Michigan is set to become the third state in the Midwest and twelfth in the country to require a shift to clean electricity.
Of all those states, Michigan is one of the most ambitious because of the extent of the change it is making.
Michigan’s target year for reaching 100 percent clean electricity is 2040, which is as soon or sooner than every state except for Rhode Island. (The bill that would do this is heading to Gov. Gretchen Whitmer’s desk for an expected signature, as Aydali Campa and I wrote this week.)
And, Michigan is starting from a place of having unusually dirty electricity, with nearly two-thirds of its current supply coming from fossil fuels.
To better understand this, I spoke with Jacob Corvidae of RMI, the clean energy research and advocacy group. He walked me through an analysis of the Michigan legislation in the Energy Policy Simulator, an open source forecasting tool put together by RMI and the think tank Energy Innovation.

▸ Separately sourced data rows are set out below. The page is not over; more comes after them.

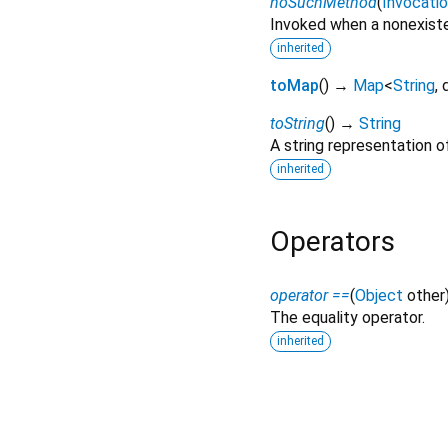
noSuchMethod
(
Invocati
Invoked when a nonexiste
inherited
toMap
(
)
→
Map
<
String
,
toString
(
)
→
String
A string representation of
inherited
Operators
operator ==
(
Object
other
The equality operator.
inherited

I asked him to compare Michigan with Minnesota, a state that passed a clean electricity requirement in February, and Illinois, which passed its law in 2021.

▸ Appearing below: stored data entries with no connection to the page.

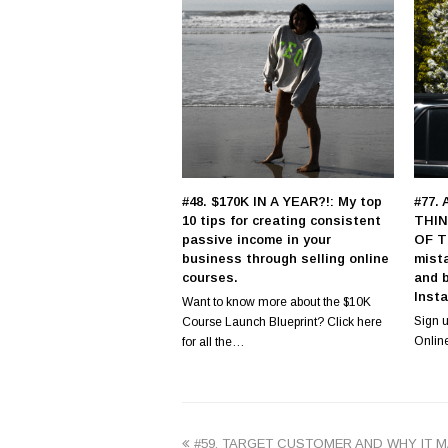
#48. $170K IN A YEAR?!: My top
#77.
10 tips for creating consistent
THIN
passive income in your
OF T
business through selling online
mist
courses.
and 
Inst
Want to know more about the $10K
Sign u
Course Launch Blueprint? Click here
Onlin
for all the…
previous
#59. TARGET CUSTOMER AND WHY IT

All three states made leaps forward with their laws, but Michigan stands out for the “huge shift” it is making, Corvidae said with some state pride. He was born in Detroit and raised in the Detroit area and in a small town near Ann Arbor. He got his undergraduate degree at Kalamazoo College and has had several stints doing clean energy advocacy and analysis work in the state.
In 2022, Michigan got 15 percent of its electricity from renewable sources and 23 percent from nuclear power, according to RMI. With those two together, the state got 38 percent of its electricity from carbon-free sources. (Note that these percentages are slightly different than the ones from the Energy Information Administration, which I often cite, because of variations in counting methods.)
Minnesota is much cleaner at this point, with 33 percent of electricity from renewables and 25 percent from nuclear, for a carbon-free total of 58 percent.
Illinois is the cleanest of the three, with 12 percent renewables and 54 percent from nuclear, for a carbon-free total of 66 percent.
Despite having different starting points, Michigan and Minnesota would both aim to reach their goals by 2040 and Illinois has a target year of 2045.
I asked Corvidae what I may be missing in observing that Michigan has chosen a heavy lift, while this looks easy for Illinois.
One point to remember, he said, is that Illinois is larger than the other two states in terms of electricity generation, so even if it has a smaller share of coal and natural gas power plants to phase out, it still has a lot of those plants and will need to find ways to affordably and reliability replace the electricity.
Minnesota has some advantages as it reaches for clean electricity goals. A big one is that its largest utility, Xcel Energy, was the first major utility in the country to commit to get to net-zero emissions, and the company was already five years down the road of implementing its plan when Minnesota passed the clean energy law.
Michigan’s two largest utilities, DTE Energy and Consumers Energy, also have adopted plans to get to net-zero emissions, but those plans are more recent. Also, clean energy advocates have long criticized DTE for being slow to close its most polluting power plants.
DTE operates the Monroe Power Plant in Monroe, Michigan, the state’s largest coal-fired plant, with more than 3,200 megawatts of capacity. The company had initially said it would close the plant in 2040 but has since moved up the timetable to 2032.
The closing of that plant and the replacement with clean alternatives will be a big step toward Michigan meeting the 2040 target.
Michigan’s clean energy goal allows for utilities to continue to use natural gas power plants after 2040 if carbon capture systems are present. This is part of the bill that makes many environmentalists cringe.
I’m not going to defend the provision, but I can understand why utilities wanted this option in the bill, considering that natural gas power plants are Michigan’s leading electricity source, with about one-third of the state’s total. Gas’s share is much lower in Minnesota and Illinois.
One interesting takeaway is that the Energy Policy Simulator doesn’t project that any of the three states will get to 100 percent clean energy because there would remain small shares of natural gas power at the fringes of the economy. So, each state would get close to 100, but not all the way.
I’m focusing on the three Midwestern states because the transition to clean energy in this region is a vital part of the country’s transition. Midwestern states are some of the most dependent on fossil fuels and they are closer to the political center than states in the Northeast and the West Coast.
Once the transition gains momentum in the Midwest, it’s a sign that these kinds of policies have reached the mainstream.
“This is heartland policy,” Corvidae said, about the three states’ energy policies. “And I think that really signals that this is because hearts and minds are changing, people’s understanding of the challenges and possibilities are changing, and the economics have changed. And I think it is a pretty major emblem of that change.”